Гомофобия усугубляется тем, что она бывает внутренней

 

«Я не хочу бороться. Но как только я перестаю возражать, перестаю говорить, что гомофобия — не круто, как только я перестаю становиться в оппозицию к мизогинам и другим угнетающим практикам, получается, что эти практики становятся немного более нормальными. Получается, что насилие становится чуть-чуть нормальнее, если не сказать: «Мы не должны так делать. Мы не должны бросать зеленкой, перцем и выбрасывать людей в мусорки, даже если эти люди нам очень не нравится». Мы должны идти более длинным путем, должны влиять на власти, на суды, и правосудие. Мы не можем оставаться в стороне, я не могу оставаться, потому что это означает, в современном украинском обществе, что я поддерживаю насилие или угнетение. А если я не поддерживаю, то я должна об этом говорить», – рассказывает Анна Шарыгина. 

Каждый раз выходя на мирные собрания активистка Анна Шарыгина боится, что на них нападут. По ее словам, праворадикальные силы постоянно отслеживают представителей ЛГБТ-сообщества. Перфоманс-акцию ко дню противодействия гомофобии и трансфобии 17 мая в Харькове даже не дали начать. В целом, считает Анна, в современном украинском обществе преобладают гомофобные настроения.

«Вообще страшно, когда 17 мая в Харькове приходила, я чуть раньше пришла, до последнего думала, что я не смогу из дому выйти. У меня подгибались ноги, меня тошнило. Началось еще в 2015 году, когда напали на Прайд в Киеве. И когда на нас напали, возник этот страх. По-моему, я посадила себе желудок. У меня сразу хватает желудок, ужасно, как будто кислота разъедает. Но у меня нет выбора. Я выбрала, если я не буду бороться, то это будет не жизнь. Единственный вариант для меня жить – это бороться».

Анна Шарыгина считает, что кроме изменения на законодательном уровне по легализации однополых браков, доступу партнеров в реанимацию и праву на воспитание детей в случае смерти одного из партнеров, нужно работать и с общественным мнением.
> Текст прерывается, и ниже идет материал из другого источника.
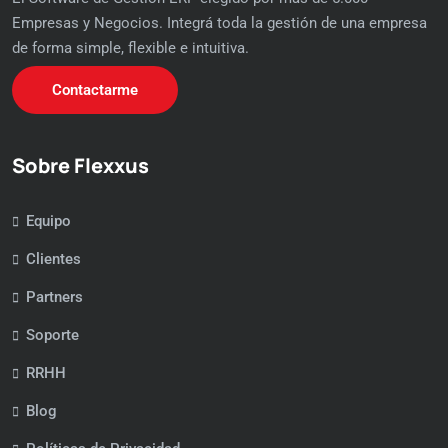
Empresas y Negocios. Integrá toda la gestión de una empresa
de forma simple, flexible e intuitiva.
Contactarme
Sobre Flexxus
Equipo
Clientes
Partners
Soporte
RRHH
Blog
«Мне кажется, важно расширять границы сознания и границы восприятия людей и расшатывать стереотипы, гендерные стереотипы, в том числе о ЛГБТ, обо всех группах, о геях, о лесбиянках, о транслюдях». 
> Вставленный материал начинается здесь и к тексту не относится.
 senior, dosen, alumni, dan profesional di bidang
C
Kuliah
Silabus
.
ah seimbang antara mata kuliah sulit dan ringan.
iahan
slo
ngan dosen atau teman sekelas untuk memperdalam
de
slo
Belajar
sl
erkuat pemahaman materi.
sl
В то же время важно говорить и с представителями самого ЛГБТ-сообщества. ю Длительное время открытые и закрытые встречи с гомосексуальными и трансгендерными людьми в Харькове проходили в «Комьюнити-центре». Летом этого года его финансирование приостановилось, но активисты не намерены прекращать свою работу, говорит Анна. 

«Потому что гомофобия от того, что ты гомосексуал, она не проходит. Когда ты живешь в условиях, где пи***р – это плохой человек, когда ты вдруг понимаешь, что ты пи***р, от этого тебе легче жить не становится. Я знаю нескольких геев, которые состоят в достаточно агрессивных клубах, и если они идут бить пи***ов, то они идут вместе с ними. Это называется внутренняя гомофобия».

От внутренней гомофобии страдает и сама Анна Шарыгина.

«Гомофобия, например, это когда я иду по улице, внутренняя гомофобия, со своей партнершей по улице и вместо того, что взять ее за руку или приобнять ее, потому что у меня прилив чувств, я начинаю оглядываться по сторонам и думаю: «А есть люди, которые меня могут знать, что подумают люди, а будет ли достаточно безопасно для нас».

Деятельность и ориентация Анны отражается и на жизни ее сына. Как-то он признался маме, что ему было бы легче, если бы их семья была более обычная, рассказывает Анна Шарыгина.

«Он не употребил тогда слово «нормальная», он сказал «обычная». Он был маленький и так рассуждал: «Вот есть люди, они рассказывают, у них есть мама, папа, мама делает то, папа то делает, а я не могу ничего рассказать». А второй случай был в новой школе, и одна из одноклассниц  узнала, ей родители сказали, что я лесбиянка, активистка. И она начала всем рассказывать. Он был расстроен. А я сказала: «Что здесь такого?». И он сказал: «Мама, ты не понимаешь, 100% подростков в Харькове – гомофобы». Потом мы немножко поговорили, как это можно остановить. И договорились, если это повторится, то я пойду к директору или мы уйдем в другую школу. Он немного успокоился. Я не могу перестать делать то, что я делаю, иначе я перестану быть собой. И это вопрос моей самореализации. И вопрос того, что я считаю важным и вопрос моих ценностей».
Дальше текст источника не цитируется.